SUPPLIED RECORDS section start
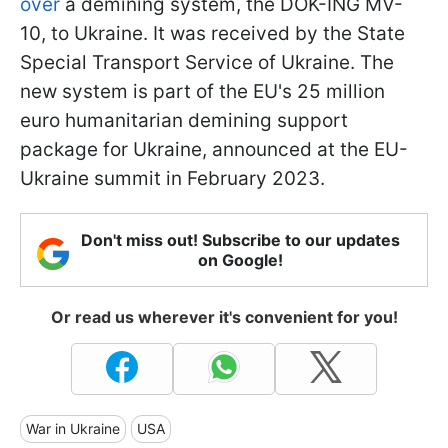
over
a demining system, the DOK-ING MV-
10, to Ukraine. It was received by the State
Special Transport Service of Ukraine. The
new system is part of the EU's 25 million
euro humanitarian demining support
package for Ukraine, announced at the EU-
Ukraine summit in February 2023.
Don't miss out! Subscribe to our updates
on Google!
Or read us wherever it's convenient for you!
War in Ukraine
USA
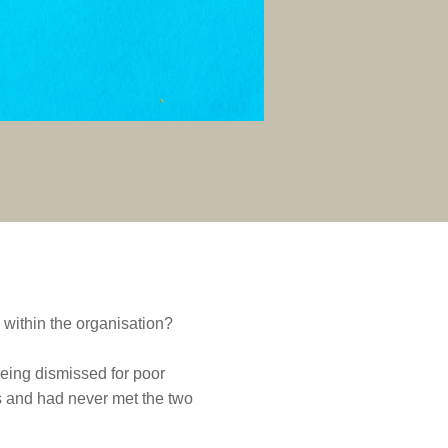
 within the organisation?
eing dismissed for poor
 and had never met the two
SUPPLIED RECORDS section end
Pick each line holding the word "demining" out of the data and copy it.

» **EXERCISE ANSWER**:
a demining system, the DOK-ING MV-
euro humanitarian demining support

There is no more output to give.